**Exercise aim**:
Below are records; the lines starting at the one with "shkaktuar në njerëz dhe pasojave tjera" and ending at the one with "资源来源于网络，仅限购买正版前临时了解，版权归原作者所" must be reproduced exactly, both included. Pictures must not appear.

Stored dataset items:
########################################
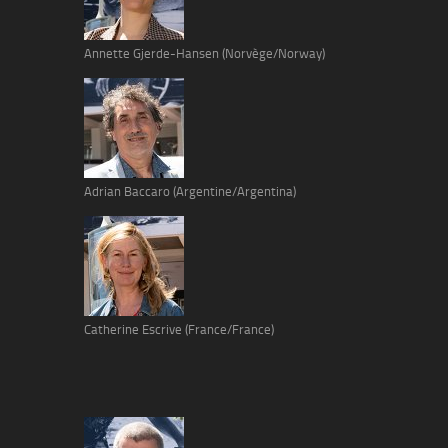
Annette Gjerde-Hansen (Norvège/Norway)
Adrian Baccaro (Argentine/Argentina)
Catherine Escrive (France/France)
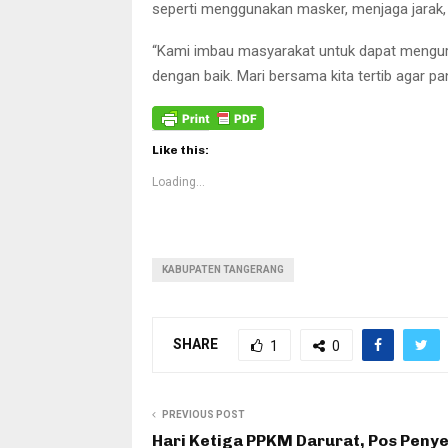
seperti menggunakan masker, menjaga jarak,
“Kami imbau masyarakat untuk dapat mengura
dengan baik. Mari bersama kita tertib agar p
Like this:
Loading...
KABUPATEN TANGERANG
SHARE
1
0
PREVIOUS POST
Hari Ketiga PPKM Darurat, Pos Peny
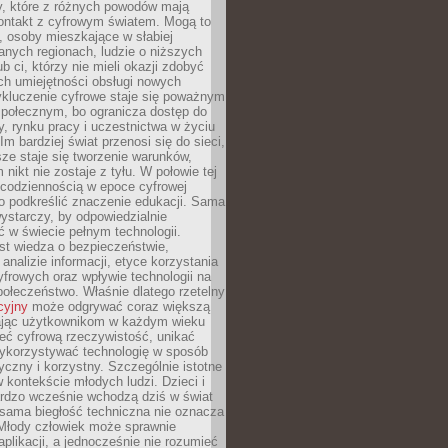
py, które z różnych powodów mają
kontakt z cyfrowym światem. Mogą to
, osoby mieszkające w słabiej
nych regionach, ludzie o niższych
b ci, którzy nie mieli okazji zdobyć
h umiejętności obsługi nowych
ykluczenie cyfrowe staje się poważnym
połecznym, bo ogranicza dostęp do
y, rynku pracy i uczestnictwa w życiu
Im bardziej świat przenosi się do sieci,
ze staje się tworzenie warunków,
 nikt nie zostaje z tyłu. W połowie tej
d codziennością w epoce cyfrowej
o podkreślić znaczenie edukacji. Sama
 wystarczy, by odpowiedzialnie
 w świecie pełnym technologii.
st wiedza o bezpieczeństwie,
 analizie informacji, etyce korzystania
yfrowych oraz wpływie technologii na
połeczeństwo. Właśnie dlatego rzetelny
cyjny
może odgrywać coraz większą
ając użytkownikom w każdym wieku
ieć cyfrową rzeczywistość, unikać
wykorzystywać technologię w sposób
yczny i korzystny. Szczególnie istotne
 w kontekście młodych ludzi. Dzieci i
ardzo wcześnie wchodzą dziś w świat
 sama biegłość techniczna nie oznacza
 Młody człowiek może sprawnie
aplikacji, a jednocześnie nie rozumieć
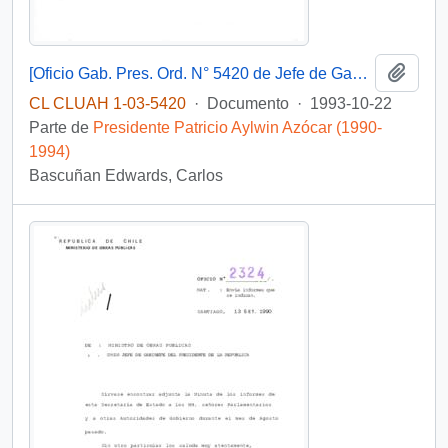
Añadi
[Oficio Gab. Pres. Ord. N° 5420 de Jefe de Gabinete Presidencial, remite copia de carta que se indica]
CL CLUAH 1-03-5420
·
Documento
·
1993-10-22
Parte de
Presidente Patricio Aylwin Azócar (1990-
1994)
Bascuñan Edwards, Carlos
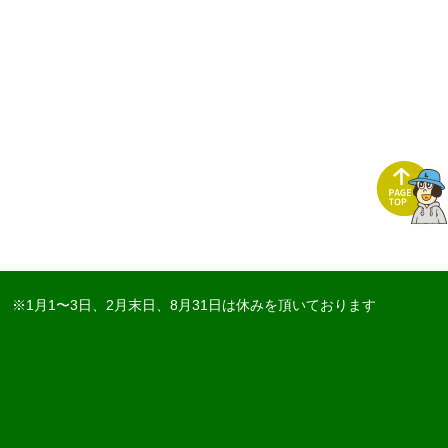
※1月1〜3日、2月末日、8月31日は休みを頂いております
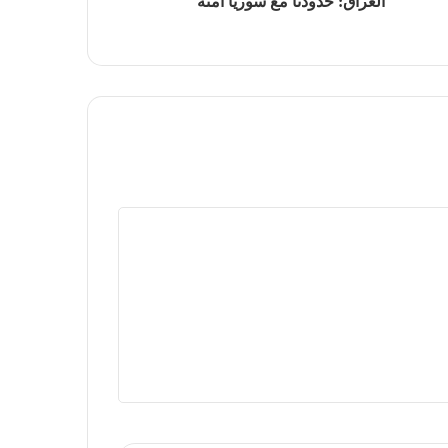
العراق: حدودنا مع سوريا آمنة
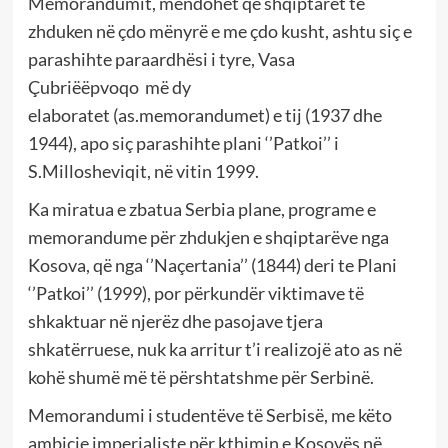
Memorandumit, mendohet që shqiptarët të
zhduken në çdo mënyrë e me çdo kusht, ashtu siç e
parashihte paraardhësi i tyre, Vasa
Çubriëëpvoqo më dy
elaboratet (as.memorandumet) e tij (1937 dhe
1944), apo siç parashihte plani ‘’Patkoi’’ i
S.Millosheviqit, në vitin 1999.
Ka miratua e zbatua Serbia plane, programe e
memorandume për zhdukjen e shqiptarëve nga
Kosova, që nga ‘’Naçertania’’ (1844) deri te Plani
‘’Patkoi’’ (1999), por përkundër viktimave të
shkaktuar në njerëz dhe pasojave tjera
shkatërruese, nuk ka arritur t’i realizojë ato as në
kohë shumë më të përshtatshme për Serbinë.
Memorandumi i studentëve të Serbisë, me këto
ambicje imperialiste për kthimin e Kosovës në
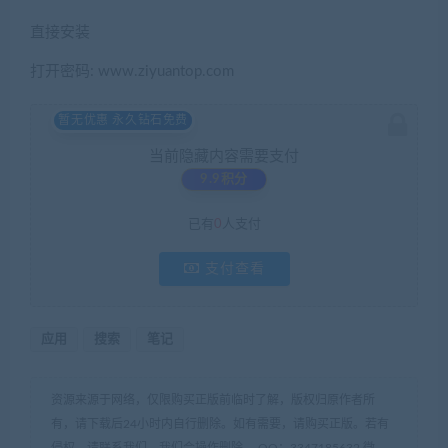
直接安装
打开密码: www.ziyuantop.com
暂无优惠 永久钻石免费
当前隐藏内容需要支付
9.9积分
已有
0
人支付
支付查看
应用
搜索
笔记
资源来源于网络，仅限购买正版前临时了解，版权归原作者所
有，请下载后24小时内自行删除。如有需要，请购买正版。若有
侵权，请联系我们，我们会操作删除。 QQ：3347185632 微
########################################
**Solution to this problem**:
shkaktuar në njerëz dhe pasojave tjera
shkatërruese, nuk ka arritur t’i realizojë ato as në
kohë shumë më të përshtatshme për Serbinë.
Memorandumi i studentëve të Serbisë, me këto
ambicje imperialiste për kthimin e Kosovës në
直接安装
打开密码: www.ziyuantop.com
暂无优惠 永久钻石免费
当前隐藏内容需要支付
9.9积分
已有
0
人支付
支付查看
应用
搜索
笔记
资源来源于网络，仅限购买正版前临时了解，版权归原作者所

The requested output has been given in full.